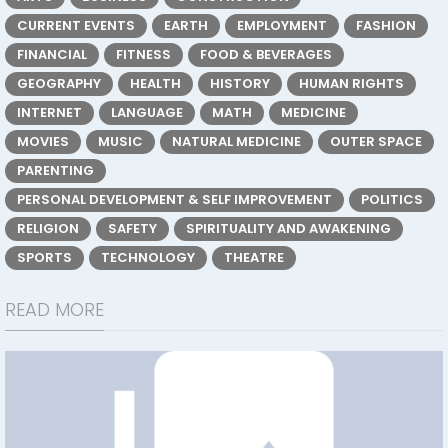
CURRENT EVENTS
EARTH
EMPLOYMENT
FASHION
FINANCIAL
FITNESS
FOOD & BEVERAGES
GEOGRAPHY
HEALTH
HISTORY
HUMAN RIGHTS
INTERNET
LANGUAGE
MATH
MEDICINE
MOVIES
MUSIC
NATURAL MEDICINE
OUTER SPACE
PARENTING
PERSONAL DEVELOPMENT & SELF IMPROVEMENT
POLITICS
RELIGION
SAFETY
SPIRITUALITY AND AWAKENING
SPORTS
TECHNOLOGY
THEATRE
READ MORE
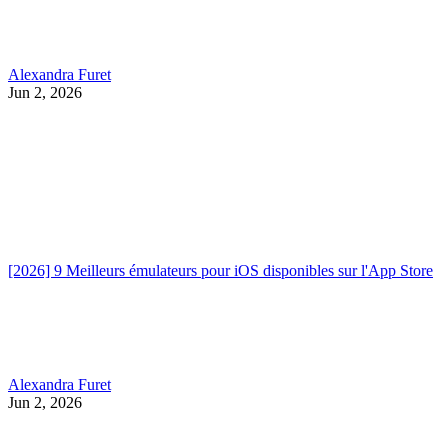
Alexandra Furet
Jun 2, 2026
[2026] 9 Meilleurs émulateurs pour iOS disponibles sur l'App Store
Alexandra Furet
Jun 2, 2026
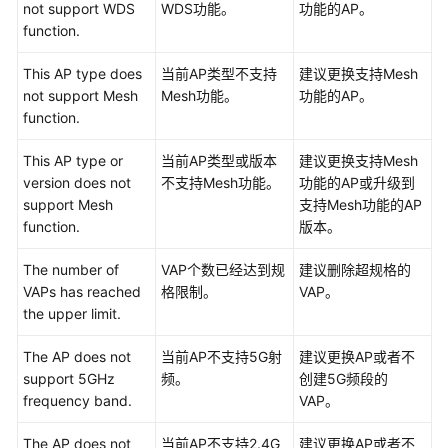
not support WDS
WDS功能。
功能的AP。
备
function.
告
警
This AP type does
当前AP类型不支持
建议更换支持Mesh
not support Mesh
Mesh功能。
功能的AP。
WAC&AP
function.
告
警
This AP type or
当前AP类型或版本
建议更换支持Mesh
version does not
不支持Mesh功能。
功能的AP或升级到
ALM-
support Mesh
支持Mesh功能的AP
303046722
function.
版本。
RADIUS
认
The number of
VAP个数已经达到规
建议删除超规格的
证
VAPs has reached
格限制。
VAP。
服
the upper limit.
务
器
The AP does not
当前AP不支持5G射
建议更换AP或者不
通
support 5GHz
频。
创建5G频段的
讯
frequency band.
VAP。
恢
The AP does not
复
当前AP不支持2.4G
建议更换AP或者不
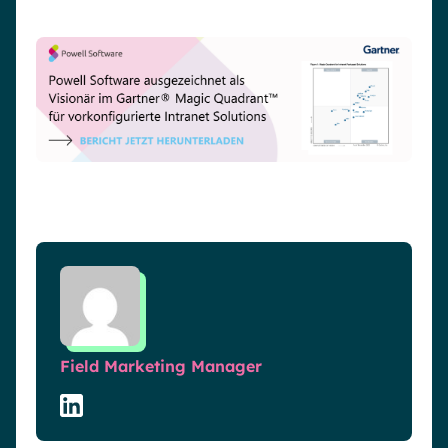
Field Marketing Manager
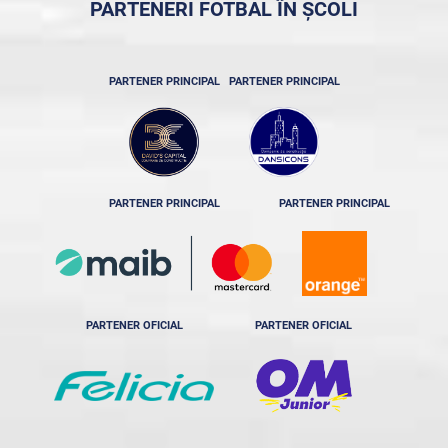
PARTENERI FOTBAL ÎN ȘCOLI
PARTENER PRINCIPAL
PARTENER PRINCIPAL
PARTENER PRINCIPAL
PARTENER PRINCIPAL
PARTENER OFICIAL
PARTENER OFICIAL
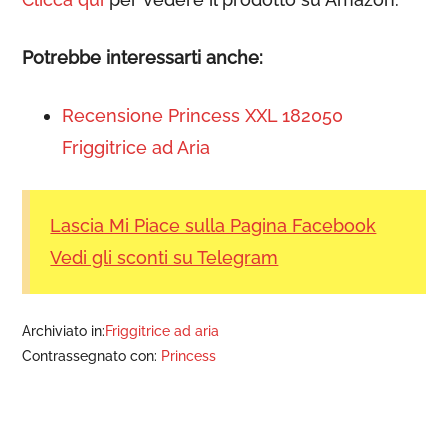
Potrebbe interessarti anche:
Recensione Princess XXL 182050
Friggitrice ad Aria
Lascia Mi Piace sulla Pagina Facebook
Vedi gli sconti su Telegram
Archiviato in:
Friggitrice ad aria
Contrassegnato con:
Princess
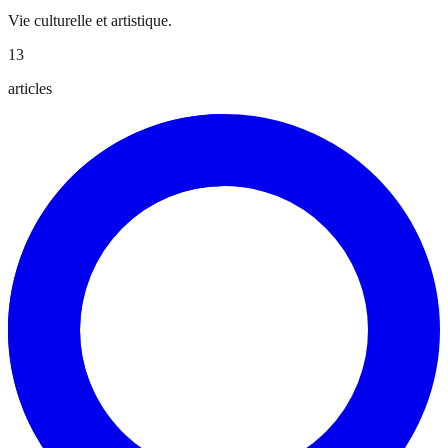
Vie culturelle et artistique.
13
articles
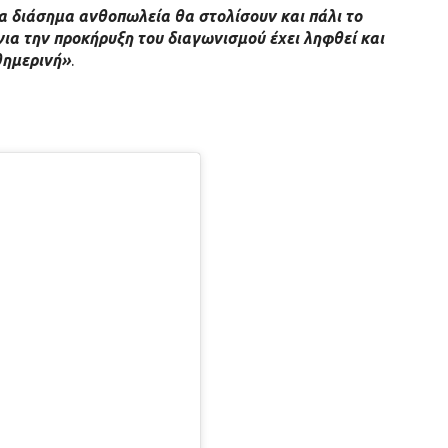
α διάσημα ανθοπωλεία θα στολίσουν και πάλι το
για την προκήρυξη του διαγωνισμού έχει ληφθεί και
θημερινή»
.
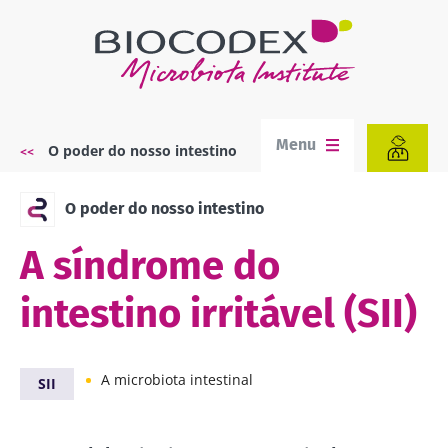
Passar
para
o
conteúdo
principal
Menu
O poder do nosso intestino
Navegação
estrutural
O poder do nosso intestino
A síndrome do
intestino irritável (SII)
A microbiota intestinal
SII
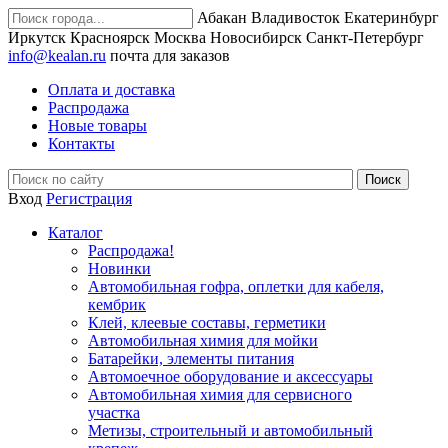
Абакан
Владивосток
Екатеринбург
Иркутск
Красноярск
Москва
Новосибирск
Санкт-Петербург
info@kealan.ru
почта для заказов
Оплата и доставка
Распродажа
Новые товары
Контакты
Вход
Регистрация
Каталог
Распродажа!
Новинки
Автомобильная гофра, оплетки для кабеля,
кембрик
Клей, клеевые составы, герметики
Автомобильная химия для мойки
Батарейки, элементы питания
Автомоечное оборудование и аксессуары
Автомобильная химия для сервисного
участка
Метизы, строительный и автомобильный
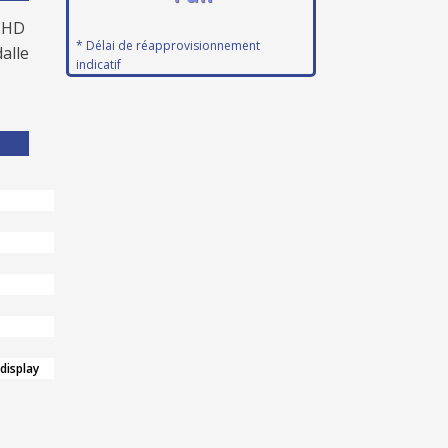
l HD
* Délai de réapprovisionnement
alle
indicatif
 display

----

Exercise> Exactly as written above, print every line of the data but not its pictures.

Your response>
CURRENT EVENTS
EARTH
EMPLOYMENT
FASHION
FINANCIAL
FITNESS
FOOD & BEVERAGES
GEOGRAPHY
HEALTH
HISTORY
HUMAN RIGHTS
INTERNET
LANGUAGE
MATH
MEDICINE
MOVIES
MUSIC
NATURAL MEDICINE
OUTER SPACE
PARENTING
PERSONAL DEVELOPMENT & SELF IMPROVEMENT
POLITICS
RELIGION
SAFETY
SPIRITUALITY AND AWAKENING
SPORTS
TECHNOLOGY
THEATRE
READ MORE
Alexandra Furet
Jun 2, 2026
[2026] 9 Meilleurs émulateurs pour iOS disponibles sur l'App Store
Alexandra Furet
Jun 2, 2026
not support WDS
WDS功能。
功能的AP。
备
function.
告
警
This AP type does
当前AP类型不支持
建议更换支持Mesh
not support Mesh
Mesh功能。
功能的AP。
WAC&AP
function.
告
警
This AP type or
当前AP类型或版本
建议更换支持Mesh
version does not
不支持Mesh功能。
功能的AP或升级到
ALM-
support Mesh
支持Mesh功能的AP
303046722
function.
版本。
RADIUS
认
The number of
VAP个数已经达到规
建议删除超规格的
证
VAPs has reached
格限制。
VAP。
服
the upper limit.
务
器
The AP does not
当前AP不支持5G射
建议更换AP或者不
通
support 5GHz
频。
创建5G频段的
讯
frequency band.
VAP。
恢
The AP does not
复
当前AP不支持2.4G
建议更换AP或者不
Field Marketing Manager
PARTENERI FOTBAL ÎN ȘCOLI
PARTENER PRINCIPAL
PARTENER PRINCIPAL
PARTENER PRINCIPAL
PARTENER PRINCIPAL
PARTENER OFICIAL
PARTENER OFICIAL
Potrebbe interessarti anche:
Recensione Princess XXL 182050
Friggitrice ad Aria
Lascia Mi Piace sulla Pagina Facebook
Vedi gli sconti su Telegram
Archiviato in:
Friggitrice ad aria
Contrassegnato con:
Princess
Vie culturelle et artistique.
13
articles
α διάσημα ανθοπωλεία θα στολίσουν και πάλι το
για την προκήρυξη του διαγωνισμού έχει ληφθεί και
θημερινή»
.
Passar
para
o
conteúdo
principal
Menu
O poder do nosso intestino
Navegação
estrutural
O poder do nosso intestino
A síndrome do
intestino irritável (SII)
A microbiota intestinal
SII
Абакан
Владивосток
Екатеринбург
Иркутск
Красноярск
Москва
Новосибирск
Санкт-Петербург
info@kealan.ru
почта для заказов
Оплата и доставка
Распродажа
Новые товары
Контакты
Вход
Регистрация
Каталог
Распродажа!
Новинки
Автомобильная гофра, оплетки для кабеля,
кембрик
Клей, клеевые составы, герметики
Автомобильная химия для мойки
Батарейки, элементы питания
Автомоечное оборудование и аксессуары
Автомобильная химия для сервисного
участка
Метизы, строительный и автомобильный
l HD
* Délai de réapprovisionnement
alle
indicatif
 display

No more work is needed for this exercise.